Task goal: The reply has to contain each record exactly as written.
Records for processing: Begin
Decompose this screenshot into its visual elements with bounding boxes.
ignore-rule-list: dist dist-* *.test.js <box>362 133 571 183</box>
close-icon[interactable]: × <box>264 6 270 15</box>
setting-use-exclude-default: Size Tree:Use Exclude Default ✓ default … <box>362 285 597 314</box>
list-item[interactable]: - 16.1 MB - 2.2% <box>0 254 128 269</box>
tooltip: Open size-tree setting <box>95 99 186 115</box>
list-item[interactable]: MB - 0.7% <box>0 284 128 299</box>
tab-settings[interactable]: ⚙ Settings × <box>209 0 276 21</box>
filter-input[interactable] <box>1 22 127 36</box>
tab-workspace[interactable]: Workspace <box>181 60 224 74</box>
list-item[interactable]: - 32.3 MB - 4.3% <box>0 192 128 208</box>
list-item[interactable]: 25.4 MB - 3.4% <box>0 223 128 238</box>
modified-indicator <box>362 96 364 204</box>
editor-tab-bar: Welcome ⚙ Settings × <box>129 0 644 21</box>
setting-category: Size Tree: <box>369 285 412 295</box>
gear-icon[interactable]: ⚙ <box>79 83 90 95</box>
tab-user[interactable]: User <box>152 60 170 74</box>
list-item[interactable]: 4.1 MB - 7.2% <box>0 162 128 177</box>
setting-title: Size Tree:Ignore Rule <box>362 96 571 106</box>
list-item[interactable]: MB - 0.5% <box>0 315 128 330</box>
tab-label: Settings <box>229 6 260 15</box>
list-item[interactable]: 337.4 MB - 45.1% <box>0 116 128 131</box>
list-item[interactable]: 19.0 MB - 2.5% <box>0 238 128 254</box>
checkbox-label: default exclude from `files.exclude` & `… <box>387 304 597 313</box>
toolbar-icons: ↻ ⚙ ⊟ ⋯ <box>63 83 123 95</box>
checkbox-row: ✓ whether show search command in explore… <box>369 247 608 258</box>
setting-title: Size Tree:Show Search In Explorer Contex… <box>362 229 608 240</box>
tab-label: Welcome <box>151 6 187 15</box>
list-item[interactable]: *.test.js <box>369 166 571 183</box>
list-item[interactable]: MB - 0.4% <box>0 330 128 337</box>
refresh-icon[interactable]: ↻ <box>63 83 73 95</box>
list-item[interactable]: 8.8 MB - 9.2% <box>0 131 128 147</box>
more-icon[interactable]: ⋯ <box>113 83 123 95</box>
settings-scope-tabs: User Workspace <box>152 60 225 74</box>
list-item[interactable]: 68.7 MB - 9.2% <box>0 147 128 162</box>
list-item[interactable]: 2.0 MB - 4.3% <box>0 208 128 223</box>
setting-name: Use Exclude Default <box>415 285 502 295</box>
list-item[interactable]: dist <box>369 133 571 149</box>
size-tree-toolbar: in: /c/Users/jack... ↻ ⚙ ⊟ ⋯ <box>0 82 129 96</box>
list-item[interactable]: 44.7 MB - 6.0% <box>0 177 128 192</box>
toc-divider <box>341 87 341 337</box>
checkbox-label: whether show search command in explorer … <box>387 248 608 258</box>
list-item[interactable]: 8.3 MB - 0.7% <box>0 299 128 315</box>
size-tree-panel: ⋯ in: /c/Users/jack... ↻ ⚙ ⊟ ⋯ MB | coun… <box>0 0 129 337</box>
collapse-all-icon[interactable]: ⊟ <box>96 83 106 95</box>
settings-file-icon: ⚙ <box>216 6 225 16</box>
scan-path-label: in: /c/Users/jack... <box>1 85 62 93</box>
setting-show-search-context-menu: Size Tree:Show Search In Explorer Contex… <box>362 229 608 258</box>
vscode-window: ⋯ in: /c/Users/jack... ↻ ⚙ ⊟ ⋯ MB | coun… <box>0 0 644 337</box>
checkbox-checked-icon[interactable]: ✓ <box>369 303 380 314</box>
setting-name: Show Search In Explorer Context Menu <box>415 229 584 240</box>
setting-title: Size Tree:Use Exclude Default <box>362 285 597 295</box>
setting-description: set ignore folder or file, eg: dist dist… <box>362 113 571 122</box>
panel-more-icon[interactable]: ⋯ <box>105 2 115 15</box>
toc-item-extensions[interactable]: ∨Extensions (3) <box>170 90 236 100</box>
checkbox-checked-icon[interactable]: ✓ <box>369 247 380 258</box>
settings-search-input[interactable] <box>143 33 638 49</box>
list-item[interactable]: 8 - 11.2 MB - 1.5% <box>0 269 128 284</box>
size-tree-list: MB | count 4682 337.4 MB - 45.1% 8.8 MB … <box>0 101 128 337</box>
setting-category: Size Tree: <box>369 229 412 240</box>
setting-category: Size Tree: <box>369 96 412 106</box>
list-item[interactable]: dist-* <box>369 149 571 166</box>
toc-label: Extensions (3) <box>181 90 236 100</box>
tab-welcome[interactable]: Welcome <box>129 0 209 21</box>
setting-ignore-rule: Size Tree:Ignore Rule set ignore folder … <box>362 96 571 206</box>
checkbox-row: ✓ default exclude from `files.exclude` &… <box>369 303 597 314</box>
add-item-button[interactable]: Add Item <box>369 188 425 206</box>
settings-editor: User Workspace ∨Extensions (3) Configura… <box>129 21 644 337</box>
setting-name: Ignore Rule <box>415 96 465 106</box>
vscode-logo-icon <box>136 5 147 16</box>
Records for processing: End
Solution to this task:
Decompose this screenshot into its visual elements with bounding boxes.
ignore-rule-list: dist dist-* *.test.js <box>362 133 571 183</box>
close-icon[interactable]: × <box>264 6 270 15</box>
setting-use-exclude-default: Size Tree:Use Exclude Default ✓ default … <box>362 285 597 314</box>
list-item[interactable]: - 16.1 MB - 2.2% <box>0 254 128 269</box>
tooltip: Open size-tree setting <box>95 99 186 115</box>
list-item[interactable]: MB - 0.7% <box>0 284 128 299</box>
tab-settings[interactable]: ⚙ Settings × <box>209 0 276 21</box>
filter-input[interactable] <box>1 22 127 36</box>
tab-workspace[interactable]: Workspace <box>181 60 224 74</box>
list-item[interactable]: - 32.3 MB - 4.3% <box>0 192 128 208</box>
list-item[interactable]: 25.4 MB - 3.4% <box>0 223 128 238</box>
modified-indicator <box>362 96 364 204</box>
editor-tab-bar: Welcome ⚙ Settings × <box>129 0 644 21</box>
setting-category: Size Tree: <box>369 285 412 295</box>
gear-icon[interactable]: ⚙ <box>79 83 90 95</box>
tab-user[interactable]: User <box>152 60 170 74</box>
list-item[interactable]: 4.1 MB - 7.2% <box>0 162 128 177</box>
setting-title: Size Tree:Ignore Rule <box>362 96 571 106</box>
list-item[interactable]: MB - 0.5% <box>0 315 128 330</box>
tab-label: Settings <box>229 6 260 15</box>
list-item[interactable]: 337.4 MB - 45.1% <box>0 116 128 131</box>
list-item[interactable]: 19.0 MB - 2.5% <box>0 238 128 254</box>
checkbox-label: default exclude from `files.exclude` & `… <box>387 304 597 313</box>
toolbar-icons: ↻ ⚙ ⊟ ⋯ <box>63 83 123 95</box>
checkbox-row: ✓ whether show search command in explore… <box>369 247 608 258</box>
setting-title: Size Tree:Show Search In Explorer Contex… <box>362 229 608 240</box>
tab-label: Welcome <box>151 6 187 15</box>
list-item[interactable]: *.test.js <box>369 166 571 183</box>
list-item[interactable]: MB - 0.4% <box>0 330 128 337</box>
refresh-icon[interactable]: ↻ <box>63 83 73 95</box>
list-item[interactable]: 8.8 MB - 9.2% <box>0 131 128 147</box>
more-icon[interactable]: ⋯ <box>113 83 123 95</box>
settings-scope-tabs: User Workspace <box>152 60 225 74</box>
list-item[interactable]: 68.7 MB - 9.2% <box>0 147 128 162</box>
list-item[interactable]: 2.0 MB - 4.3% <box>0 208 128 223</box>
setting-name: Use Exclude Default <box>415 285 502 295</box>
list-item[interactable]: dist <box>369 133 571 149</box>
size-tree-toolbar: in: /c/Users/jack... ↻ ⚙ ⊟ ⋯ <box>0 82 129 96</box>
list-item[interactable]: 44.7 MB - 6.0% <box>0 177 128 192</box>
toc-divider <box>341 87 341 337</box>
checkbox-label: whether show search command in explorer … <box>387 248 608 258</box>
list-item[interactable]: 8.3 MB - 0.7% <box>0 299 128 315</box>
size-tree-panel: ⋯ in: /c/Users/jack... ↻ ⚙ ⊟ ⋯ MB | coun… <box>0 0 129 337</box>
collapse-all-icon[interactable]: ⊟ <box>96 83 106 95</box>
settings-file-icon: ⚙ <box>216 6 225 16</box>
scan-path-label: in: /c/Users/jack... <box>1 85 62 93</box>
setting-show-search-context-menu: Size Tree:Show Search In Explorer Contex… <box>362 229 608 258</box>
vscode-window: ⋯ in: /c/Users/jack... ↻ ⚙ ⊟ ⋯ MB | coun… <box>0 0 644 337</box>
checkbox-checked-icon[interactable]: ✓ <box>369 303 380 314</box>
setting-name: Show Search In Explorer Context Menu <box>415 229 584 240</box>
setting-title: Size Tree:Use Exclude Default <box>362 285 597 295</box>
setting-description: set ignore folder or file, eg: dist dist… <box>362 113 571 122</box>
panel-more-icon[interactable]: ⋯ <box>105 2 115 15</box>
toc-item-extensions[interactable]: ∨Extensions (3) <box>170 90 236 100</box>
checkbox-checked-icon[interactable]: ✓ <box>369 247 380 258</box>
settings-search-input[interactable] <box>143 33 638 49</box>
list-item[interactable]: 8 - 11.2 MB - 1.5% <box>0 269 128 284</box>
size-tree-list: MB | count 4682 337.4 MB - 45.1% 8.8 MB … <box>0 101 128 337</box>
setting-category: Size Tree: <box>369 229 412 240</box>
setting-category: Size Tree: <box>369 96 412 106</box>
list-item[interactable]: dist-* <box>369 149 571 166</box>
toc-label: Extensions (3) <box>181 90 236 100</box>
tab-welcome[interactable]: Welcome <box>129 0 209 21</box>
setting-ignore-rule: Size Tree:Ignore Rule set ignore folder … <box>362 96 571 206</box>
checkbox-row: ✓ default exclude from `files.exclude` &… <box>369 303 597 314</box>
add-item-button[interactable]: Add Item <box>369 188 425 206</box>
settings-editor: User Workspace ∨Extensions (3) Configura… <box>129 21 644 337</box>
setting-name: Ignore Rule <box>415 96 465 106</box>
vscode-logo-icon <box>136 5 147 16</box>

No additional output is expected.